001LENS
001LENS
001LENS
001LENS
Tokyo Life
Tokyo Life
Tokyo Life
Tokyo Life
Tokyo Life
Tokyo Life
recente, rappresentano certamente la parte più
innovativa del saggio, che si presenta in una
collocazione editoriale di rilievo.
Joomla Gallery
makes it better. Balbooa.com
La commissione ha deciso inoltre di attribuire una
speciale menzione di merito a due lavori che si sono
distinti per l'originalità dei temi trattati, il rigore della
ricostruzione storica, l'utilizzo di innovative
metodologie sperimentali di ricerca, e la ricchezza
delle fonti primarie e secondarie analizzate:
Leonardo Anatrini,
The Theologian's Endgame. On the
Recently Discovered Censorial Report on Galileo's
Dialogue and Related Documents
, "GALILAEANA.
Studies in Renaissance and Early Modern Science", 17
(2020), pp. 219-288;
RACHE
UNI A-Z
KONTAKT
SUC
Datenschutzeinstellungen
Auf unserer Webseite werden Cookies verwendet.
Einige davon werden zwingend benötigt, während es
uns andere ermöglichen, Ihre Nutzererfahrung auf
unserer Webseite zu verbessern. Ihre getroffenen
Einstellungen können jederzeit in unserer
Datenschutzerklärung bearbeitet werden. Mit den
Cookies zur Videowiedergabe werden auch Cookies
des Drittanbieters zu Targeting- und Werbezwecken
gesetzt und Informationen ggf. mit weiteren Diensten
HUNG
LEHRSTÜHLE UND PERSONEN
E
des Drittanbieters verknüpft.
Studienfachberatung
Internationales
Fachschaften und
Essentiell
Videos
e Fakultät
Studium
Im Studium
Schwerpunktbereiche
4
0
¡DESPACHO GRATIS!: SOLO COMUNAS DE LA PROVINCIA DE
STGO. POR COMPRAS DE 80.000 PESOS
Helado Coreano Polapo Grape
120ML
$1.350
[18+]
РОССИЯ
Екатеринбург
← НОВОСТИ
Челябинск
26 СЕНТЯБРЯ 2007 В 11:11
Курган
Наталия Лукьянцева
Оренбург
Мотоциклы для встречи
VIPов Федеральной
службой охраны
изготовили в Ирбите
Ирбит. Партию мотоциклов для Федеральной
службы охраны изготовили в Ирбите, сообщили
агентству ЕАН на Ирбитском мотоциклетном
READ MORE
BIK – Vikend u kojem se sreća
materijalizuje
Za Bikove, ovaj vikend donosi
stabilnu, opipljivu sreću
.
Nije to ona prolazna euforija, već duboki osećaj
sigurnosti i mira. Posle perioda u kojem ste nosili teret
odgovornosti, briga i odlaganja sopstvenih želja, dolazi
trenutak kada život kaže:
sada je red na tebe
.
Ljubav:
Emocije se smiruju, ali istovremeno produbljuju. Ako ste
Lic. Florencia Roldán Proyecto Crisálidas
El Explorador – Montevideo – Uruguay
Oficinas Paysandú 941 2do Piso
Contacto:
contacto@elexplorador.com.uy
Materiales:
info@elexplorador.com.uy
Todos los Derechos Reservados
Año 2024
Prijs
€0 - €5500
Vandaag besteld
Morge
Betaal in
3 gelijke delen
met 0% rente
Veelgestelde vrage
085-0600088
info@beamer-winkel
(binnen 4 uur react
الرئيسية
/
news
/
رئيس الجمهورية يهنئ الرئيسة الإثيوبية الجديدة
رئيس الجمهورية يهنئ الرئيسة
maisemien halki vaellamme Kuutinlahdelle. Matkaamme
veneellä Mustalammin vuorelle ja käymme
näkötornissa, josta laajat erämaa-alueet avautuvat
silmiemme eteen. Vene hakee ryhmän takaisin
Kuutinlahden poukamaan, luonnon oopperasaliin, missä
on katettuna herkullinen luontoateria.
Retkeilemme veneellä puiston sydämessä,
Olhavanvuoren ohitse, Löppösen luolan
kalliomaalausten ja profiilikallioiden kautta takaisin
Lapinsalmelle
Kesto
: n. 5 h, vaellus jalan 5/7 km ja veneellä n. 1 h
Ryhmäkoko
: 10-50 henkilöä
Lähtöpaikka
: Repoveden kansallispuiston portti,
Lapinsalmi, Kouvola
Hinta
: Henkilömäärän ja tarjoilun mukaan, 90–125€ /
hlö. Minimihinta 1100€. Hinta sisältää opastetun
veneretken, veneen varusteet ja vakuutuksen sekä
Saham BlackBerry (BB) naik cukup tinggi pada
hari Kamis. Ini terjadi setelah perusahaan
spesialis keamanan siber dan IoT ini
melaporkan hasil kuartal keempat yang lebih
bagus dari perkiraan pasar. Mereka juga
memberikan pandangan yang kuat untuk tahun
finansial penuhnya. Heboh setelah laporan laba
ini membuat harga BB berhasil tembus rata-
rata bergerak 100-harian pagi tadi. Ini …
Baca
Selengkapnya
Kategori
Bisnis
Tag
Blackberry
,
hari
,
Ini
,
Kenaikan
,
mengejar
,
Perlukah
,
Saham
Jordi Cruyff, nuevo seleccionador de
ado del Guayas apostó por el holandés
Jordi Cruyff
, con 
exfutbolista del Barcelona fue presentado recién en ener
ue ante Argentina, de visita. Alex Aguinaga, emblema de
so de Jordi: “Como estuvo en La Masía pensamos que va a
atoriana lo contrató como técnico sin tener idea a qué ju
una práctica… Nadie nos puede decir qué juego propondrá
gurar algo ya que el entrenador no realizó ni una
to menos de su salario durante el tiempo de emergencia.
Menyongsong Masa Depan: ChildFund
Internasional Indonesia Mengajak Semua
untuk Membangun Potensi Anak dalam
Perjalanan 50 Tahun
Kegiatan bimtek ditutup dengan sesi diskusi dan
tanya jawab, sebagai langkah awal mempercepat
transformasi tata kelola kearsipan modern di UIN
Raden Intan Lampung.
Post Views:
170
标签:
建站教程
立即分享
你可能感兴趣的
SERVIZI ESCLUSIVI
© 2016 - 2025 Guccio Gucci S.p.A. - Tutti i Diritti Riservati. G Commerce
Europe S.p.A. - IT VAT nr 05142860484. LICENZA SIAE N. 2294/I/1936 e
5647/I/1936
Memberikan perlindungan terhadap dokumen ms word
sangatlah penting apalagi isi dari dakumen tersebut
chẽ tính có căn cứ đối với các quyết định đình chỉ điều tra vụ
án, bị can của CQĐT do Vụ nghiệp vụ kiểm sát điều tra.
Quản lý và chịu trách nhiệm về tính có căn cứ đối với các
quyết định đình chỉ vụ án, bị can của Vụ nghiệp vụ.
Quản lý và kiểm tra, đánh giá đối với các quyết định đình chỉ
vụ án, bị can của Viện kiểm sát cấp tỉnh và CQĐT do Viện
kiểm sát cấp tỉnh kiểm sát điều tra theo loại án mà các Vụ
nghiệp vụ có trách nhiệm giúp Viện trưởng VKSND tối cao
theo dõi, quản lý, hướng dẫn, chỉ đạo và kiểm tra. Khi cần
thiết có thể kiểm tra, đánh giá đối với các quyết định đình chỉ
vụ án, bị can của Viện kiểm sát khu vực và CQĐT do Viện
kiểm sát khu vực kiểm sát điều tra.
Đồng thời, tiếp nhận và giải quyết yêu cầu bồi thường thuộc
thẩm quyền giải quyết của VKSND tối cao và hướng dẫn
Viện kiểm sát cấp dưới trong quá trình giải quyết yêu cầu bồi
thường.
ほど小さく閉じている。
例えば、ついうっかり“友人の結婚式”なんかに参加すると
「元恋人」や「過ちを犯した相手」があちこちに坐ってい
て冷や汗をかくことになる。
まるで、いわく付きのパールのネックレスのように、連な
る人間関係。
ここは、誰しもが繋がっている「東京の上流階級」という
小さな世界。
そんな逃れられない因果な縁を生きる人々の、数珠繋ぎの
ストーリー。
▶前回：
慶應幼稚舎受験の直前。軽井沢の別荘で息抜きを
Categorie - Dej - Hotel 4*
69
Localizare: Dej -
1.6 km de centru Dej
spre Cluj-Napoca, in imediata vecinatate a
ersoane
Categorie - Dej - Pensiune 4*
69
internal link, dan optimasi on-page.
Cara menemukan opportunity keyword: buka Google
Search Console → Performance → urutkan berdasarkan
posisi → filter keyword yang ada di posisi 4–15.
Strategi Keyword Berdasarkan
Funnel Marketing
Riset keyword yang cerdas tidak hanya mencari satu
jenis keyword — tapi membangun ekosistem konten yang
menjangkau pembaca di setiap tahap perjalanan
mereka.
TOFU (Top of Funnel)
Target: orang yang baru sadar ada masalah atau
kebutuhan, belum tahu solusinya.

WHAT YOU HAVE TO DO - Look above for the line containing "El Explorador – Montevideo – Uruguay" and the line containing "(binnen 4 uur react". Transcribe both, with the lines between them, exactly.

EXERCISE ANSWER -
El Explorador – Montevideo – Uruguay
Oficinas Paysandú 941 2do Piso
Contacto:
contacto@elexplorador.com.uy
Materiales:
info@elexplorador.com.uy
Todos los Derechos Reservados
Año 2024
Prijs
€0 - €5500
Vandaag besteld
Morge
Betaal in
3 gelijke delen
met 0% rente
Veelgestelde vrage
085-0600088
info@beamer-winkel
(binnen 4 uur react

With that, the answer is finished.